Но жалко ее всё равно глупую, могла бы жить себе и жить. А то не справедливо получается. Одни жить хотят изо всех сил как Базаров, например, и умирают. А другие сами от жизни отказываются. Ну вот кажется, четыре страницы есть.
На лекции Павлик не попал. Вместо занятий его и часть парней с первого курса отправили на картошку. Выдали студенческие билеты и сказали, что факультет из-за дождей и большого урожая не успевает выполнить план сельхозработ и срочно требуется мужская помощь. Сказала это та самая женщина, которая невзлюбила Непомилуева и назвала его лопарем.
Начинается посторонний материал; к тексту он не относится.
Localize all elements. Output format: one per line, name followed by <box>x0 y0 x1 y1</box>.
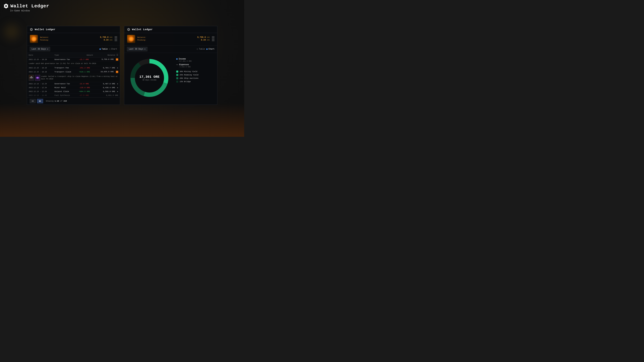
right-balance-value: 9,769.0 ORE <box>198 36 214 38</box>
right-pending-currency: ORE <box>207 39 210 41</box>
left-balance-menu-icon[interactable] <box>114 36 117 38</box>
cell-amount: -17.5 ORE <box>77 93 95 97</box>
table-row: 2022.12.13 - 12.24 Minor Raid -135.6 ORE… <box>27 86 120 90</box>
left-chart-view-option[interactable]: Chart <box>109 48 117 50</box>
ship-icon <box>29 75 34 80</box>
chart-area: 17,301 ORE 30 Days Income Income +17,301… <box>124 53 217 103</box>
showing-range: 1-10 <box>55 100 59 102</box>
cell-type: Governance Tax <box>53 82 77 86</box>
left-table-view-option[interactable]: Table <box>100 48 108 50</box>
expenses-dash-icon <box>176 64 178 65</box>
page-subtitle: In-Game Window <box>10 9 49 12</box>
legend-text-2: 25% Roaming Yield <box>180 74 198 76</box>
balance-filter-icon[interactable]: ☰ <box>116 54 118 56</box>
table-row: 2022.12.15 - 18.19 Governance Tax -15.7 … <box>27 57 120 62</box>
left-balance-labels: Balance: 9,769.0 ORE Pending: 0.34 <box>40 36 117 41</box>
legend-item-1: 30% Mining Yield <box>176 70 214 72</box>
legend-text-1: 30% Mining Yield <box>180 70 198 72</box>
cell-amount: -22.8 ORE <box>77 82 95 86</box>
cell-balance: 9,769.0 ORE ▼ <box>95 57 120 62</box>
table-row: 2022.12.15 - 18.19 Transport Fee -251.2 … <box>27 66 120 70</box>
left-table-label: Table <box>102 48 108 50</box>
left-chart-dot <box>109 48 110 50</box>
legend-square-2 <box>176 74 178 76</box>
left-filter-dropdown[interactable]: Last 30 Days <box>30 47 50 51</box>
legend-square-4 <box>176 81 178 83</box>
right-balance-menu-icon[interactable] <box>212 36 214 38</box>
cell-date: 2022.12.15 - 18.19 <box>27 70 53 74</box>
page-title-text: Wallet Ledger <box>10 3 49 9</box>
pagination: ⏮ ⏭ Showing 1-10 of 215 <box>27 97 120 105</box>
legend-item-4: 15% Bridge <box>176 81 214 83</box>
legend-square-3 <box>176 77 178 79</box>
icon-box-1 <box>29 75 34 81</box>
cell-amount: +904.5 ORE <box>77 90 95 93</box>
col-amount: Amount <box>77 53 95 57</box>
amount-neg: -15.7 ORE <box>79 58 89 60</box>
right-table-label: Table <box>199 48 205 50</box>
table-header-row: Date Type Amount Balance ☰ <box>27 53 120 57</box>
amount-pos: +628.1 ORE <box>79 71 90 73</box>
cell-balance: 8,661.5 ORE <box>95 93 120 97</box>
expenses-label: Expenses <box>179 63 189 66</box>
expand-icon[interactable]: ▼ <box>116 71 118 73</box>
right-chart-label: Chart <box>208 48 214 50</box>
left-pending-menu-icon[interactable] <box>114 39 117 41</box>
left-avatar <box>30 35 38 43</box>
collapse-icon[interactable]: ▶ <box>117 91 118 92</box>
left-chart-label: Chart <box>111 48 117 50</box>
showing-total: 215 <box>64 100 67 102</box>
legend-item-3: 20% Ship Auctions <box>176 77 214 79</box>
right-pending-amount: 0.34 <box>201 39 206 41</box>
left-window-gear-icon <box>30 28 33 31</box>
amount-neg: -135.6 ORE <box>79 87 90 89</box>
left-pending-label: Pending: <box>40 39 49 41</box>
left-pending-amount: 0.34 <box>104 39 108 41</box>
collapse-icon[interactable]: ▶ <box>117 87 118 89</box>
right-chart-view-option[interactable]: Chart <box>206 48 214 50</box>
amount-neg: -22.8 ORE <box>79 83 89 85</box>
right-pending-label: Pending: <box>137 39 146 41</box>
left-balance-section: Balance: 9,769.0 ORE Pending: 0.34 <box>27 33 120 45</box>
right-balance-row: Balance: 9,769.0 ORE Pending: 0.34 <box>127 35 214 43</box>
right-balance-label: Balance: <box>137 36 146 38</box>
avatar-image-right <box>127 35 135 43</box>
collapse-icon[interactable]: ▶ <box>117 67 118 69</box>
cargo-icon <box>35 75 40 80</box>
cell-type: Fuel Synthesis <box>53 93 77 97</box>
right-filter-label: Last 30 Days <box>129 48 143 50</box>
right-window: Wallet Ledger Balance: 9,769.0 ORE <box>124 26 217 105</box>
right-window-title: Wallet Ledger <box>132 28 153 31</box>
right-balance-labels: Balance: 9,769.0 ORE Pending: 0.34 <box>137 36 214 41</box>
table-row: 2022.12.13 - 12.24 Governance Tax -22.8 … <box>27 82 120 86</box>
income-label: Income <box>178 58 186 60</box>
page-title-gear-icon <box>3 3 9 9</box>
legend-income-title: Income <box>176 58 214 60</box>
right-filter-arrow-icon <box>144 49 146 50</box>
cell-date: 2022.12.13 - 12.24 <box>27 82 53 86</box>
cell-date: 2022.12.15 - 18.19 <box>27 57 53 62</box>
cell-balance: 9,407.8 ORE ▶ <box>95 82 120 86</box>
left-balance-amount: 9,769.0 <box>100 36 108 38</box>
page-header: Wallet Ledger In-Game Window <box>3 3 49 12</box>
right-pending-label-row: Pending: 0.34 ORE <box>137 39 214 41</box>
first-page-button[interactable]: ⏮ <box>30 99 36 103</box>
table-detail-row: Loader hailed a transport ship to claim … <box>27 74 120 82</box>
right-balance-currency: ORE <box>207 36 210 38</box>
right-filter-dropdown[interactable]: Last 30 Days <box>127 47 148 51</box>
expand-icon[interactable]: ▼ <box>116 58 118 61</box>
cell-date: 2022.12.13 - 12.24 <box>27 90 53 93</box>
table-head: Date Type Amount Balance ☰ <box>27 53 120 57</box>
showing-text: Showing 1-10 of 215 <box>46 100 67 102</box>
collapse-icon[interactable]: ▶ <box>117 83 118 85</box>
svg-rect-2 <box>30 78 31 78</box>
right-table-view-option[interactable]: Table <box>197 48 205 50</box>
donut-chart-container: 17,301 ORE 30 Days Income <box>128 56 171 100</box>
right-view-toggle: Table Chart <box>197 48 214 50</box>
cell-date: 2022.12.15 - 18.19 <box>27 66 53 70</box>
next-page-button[interactable]: ⏭ <box>37 99 43 103</box>
detail-text: Loader hailed a transport ship to claim … <box>41 75 118 80</box>
right-pending-menu-icon[interactable] <box>212 39 214 41</box>
cell-balance: 9,430.4 ORE ▶ <box>95 86 120 90</box>
amount-neg: -17.5 ORE <box>79 94 89 96</box>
– Недельку поработаете, мальчишки, и домой. Зато окунетесь сразу в студенческую жизнь, подружитесь, денег подзаработаете, а факультет вам эту помощь не забудет.
Пела тетка скорее фальшиво, чем слащаво, совсем не так, как в кабинете у деканши, и по ее беспокойным бегающим глазам было видно, что про недельку она врет, про деньги – тем более, и Павлик, который знал ее лучше других, сразу это почувствовал. «Какая картошка? Зачем она нужна? А как же учиться? Как же ни одной лекции, ни одного семинара не пропускать? Как же каждый день себя спрашивать, что я нового узнал? Что я там нового узнаю?»
Должно быть, обида была написана на его простодушном лице, потому что дама сердито сказала:
– А ты вообще занимаешь чужое место – и молчи.
Павлик вздрогнул, будто его по щеке ударили, и захотел поскорее уйти.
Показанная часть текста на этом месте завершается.